Mississippi high court will hear case about appointing judges in majority-Black capital city

Jul 5, 2023, 10:34 AM

FILE - Mississippi Supreme Court Chief Justice Mike Randolph confers with his attorneys on May 10, ...

FILE - Mississippi Supreme Court Chief Justice Mike Randolph confers with his attorneys on May 10, 2023, in Hinds County Chancery Court in Jackson, Miss., where a judge heard arguments about a Mississippi law that would create a court system with judges who would be appointed rather than elected. The chancery judge removed Randolph as a defendant and dismissed the lawsuit. Randolph has recused himself from hearing an appeal on Thursday, July 6, 2023, as the plaintiffs ask the state Supreme Court to revive the case. (AP Photo/Rogelio V. Solis, File)

(AP Photo/Rogelio V. Solis, File)

JACKSON, Miss. (AP) — The Mississippi Supreme Court will hear an appeal Thursday as some Jackson residents try to revive one of the lawsuits challenging the appointment, rather than the election, of some judges in the capital city — and the top justice will not take part in the hearing.

Chief Justice Mike Randolph has recused himself from considering the appeal because he said he does not want to prolong the case.

The Jackson residents originally named Randolph as a defendant in the lawsuit because the chief justice is required to appoint five judges, under the law that the suit is trying to block.

Randolph objected to being sued, and a chancery court judge removed him as a defendant. In Randolph’s recusal order on the appeal, he wrote Monday that he is neutral about the constitutionality of the law, which is the central issue in the lawsuit.

“But absent recusal, the Chief Justice’s participation risks prolonging the ‘circus’ and allowing a sideshow to overshadow the center-ring attraction,” Randolph wrote.

He wrote that his decision to step aside on this appeal should not encourage lawyers to sue judges.

“Just suing a judge does not mandate his recusal,” Randolph wrote.

The Legislature passed a bill this year to expand the territory of the state-run Capitol Police department inside Jackson. The bill, signed into law by Republican Gov. Tate Reeves, also creates a new court inside Jackson with a judge appointed by the chief justice. And it requires the chief justice to appoint four judges to serve alongside the four elected circuit court judges in Hinds County, where Jackson is located.

Most judges in Mississippi are elected, and opponents of the new law say the majority-white and Republican-controlled Legislature is usurping local autonomy in Jackson and Hinds County, which are both majority-black and governed by Democrats. Supporters of the new law say they are trying to improve public safety.

In May, Hinds County Chancery Judge Dewayne Thomas dismissed the lawsuit days after he removed Randolph as a defendant. Thomas wrote that the appointment of judges does not violate the Mississippi Constitution.

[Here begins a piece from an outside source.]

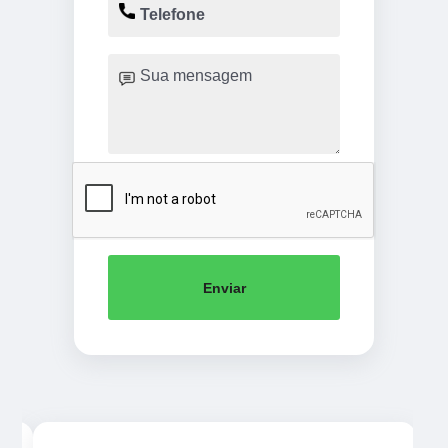
Enviar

The plaintiffs are asking the Mississippi Supreme Court to overturn Thomas’ order and revive their lawsuit.

A separate lawsuit filed by the NAACP challenges the appointment of judges and the expansion of the state police role in Jackson, arguing that the law creates “separate and unequal policing” for the city compared to other parts of Mississippi. U.S. District Judge Henry Wingate has temporarily put the law on hold, and he also removed Randolph as a defendant in the federal suit.

Last week, Wingate also blocked a related law that would require people to receive permission from state public safety officials before holding protests or other gatherings near the Capitol, the governor’s mansion or other state government buildings in Jackson. Wingate wrote the law is vague and could have a chilling effect on First Amendment rights, particularly for people who want to demonstrate against government actions.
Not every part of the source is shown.